= TASK OBJECTIVE =
How many lines below contain the word "Instar"? Give only the number.

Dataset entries
_ _ _ _

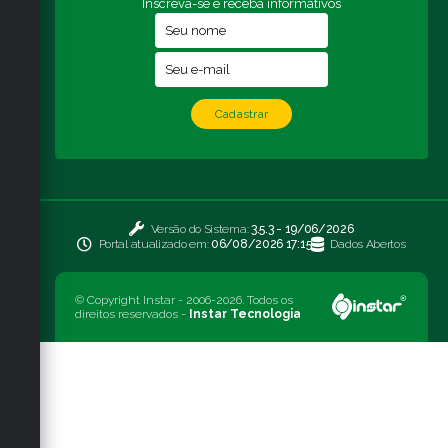
Inscreva-se e receba informativos
Cadastrar
Versão do Sistema:
3.5.3 - 19/06/2026
Portal atualizado em:
06/08/2026 17:15
Dados Abertos
© Copyright Instar - 2006-2026. Todos os
direitos reservados -
Instar Tecnologia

_ _ _ _

= RESPONSE TO THIS TASK =
2